■ What you are asked to do
Print the data exactly as it appears, keeping every word.
● ● ● ●
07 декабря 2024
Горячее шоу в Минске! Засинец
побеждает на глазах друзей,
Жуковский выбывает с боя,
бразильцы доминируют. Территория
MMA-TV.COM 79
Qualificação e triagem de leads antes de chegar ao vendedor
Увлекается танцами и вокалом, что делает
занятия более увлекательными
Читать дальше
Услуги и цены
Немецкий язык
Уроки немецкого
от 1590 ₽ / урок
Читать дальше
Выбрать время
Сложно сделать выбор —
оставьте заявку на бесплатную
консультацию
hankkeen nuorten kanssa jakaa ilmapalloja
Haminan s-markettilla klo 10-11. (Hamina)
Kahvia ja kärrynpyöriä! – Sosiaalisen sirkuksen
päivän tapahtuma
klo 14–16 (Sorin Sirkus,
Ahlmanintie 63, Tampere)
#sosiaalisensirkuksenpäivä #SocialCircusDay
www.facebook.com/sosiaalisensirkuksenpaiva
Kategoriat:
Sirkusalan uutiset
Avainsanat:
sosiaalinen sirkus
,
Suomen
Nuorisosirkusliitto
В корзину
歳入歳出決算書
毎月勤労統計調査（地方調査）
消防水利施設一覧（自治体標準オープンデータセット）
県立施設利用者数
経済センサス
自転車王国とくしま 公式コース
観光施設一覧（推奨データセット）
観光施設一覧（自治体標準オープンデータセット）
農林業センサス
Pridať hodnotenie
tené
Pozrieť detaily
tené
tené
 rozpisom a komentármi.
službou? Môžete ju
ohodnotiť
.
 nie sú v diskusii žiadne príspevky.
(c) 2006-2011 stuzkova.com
● ● ● ●
■ Solution for this exercise
07 декабря 2024
Горячее шоу в Минске! Засинец
побеждает на глазах друзей,
Жуковский выбывает с боя,
бразильцы доминируют. Территория
MMA-TV.COM 79
Qualificação e triagem de leads antes de chegar ao vendedor
Увлекается танцами и вокалом, что делает
занятия более увлекательными
Читать дальше
Услуги и цены
Немецкий язык
Уроки немецкого
от 1590 ₽ / урок
Читать дальше
Выбрать время
Сложно сделать выбор —
оставьте заявку на бесплатную
консультацию
hankkeen nuorten kanssa jakaa ilmapalloja
Haminan s-markettilla klo 10-11. (Hamina)
Kahvia ja kärrynpyöriä! – Sosiaalisen sirkuksen
päivän tapahtuma
klo 14–16 (Sorin Sirkus,
Ahlmanintie 63, Tampere)
#sosiaalisensirkuksenpäivä #SocialCircusDay
www.facebook.com/sosiaalisensirkuksenpaiva
Kategoriat:
Sirkusalan uutiset
Avainsanat:
sosiaalinen sirkus
,
Suomen
Nuorisosirkusliitto
В корзину
歳入歳出決算書
毎月勤労統計調査（地方調査）
消防水利施設一覧（自治体標準オープンデータセット）
県立施設利用者数
経済センサス
自転車王国とくしま 公式コース
観光施設一覧（推奨データセット）
観光施設一覧（自治体標準オープンデータセット）
農林業センサス
Pridať hodnotenie
tené
Pozrieť detaily
tené
tené
 rozpisom a komentármi.
službou? Môžete ju
ohodnotiť
.
 nie sú v diskusii žiadne príspevky.
(c) 2006-2011 stuzkova.com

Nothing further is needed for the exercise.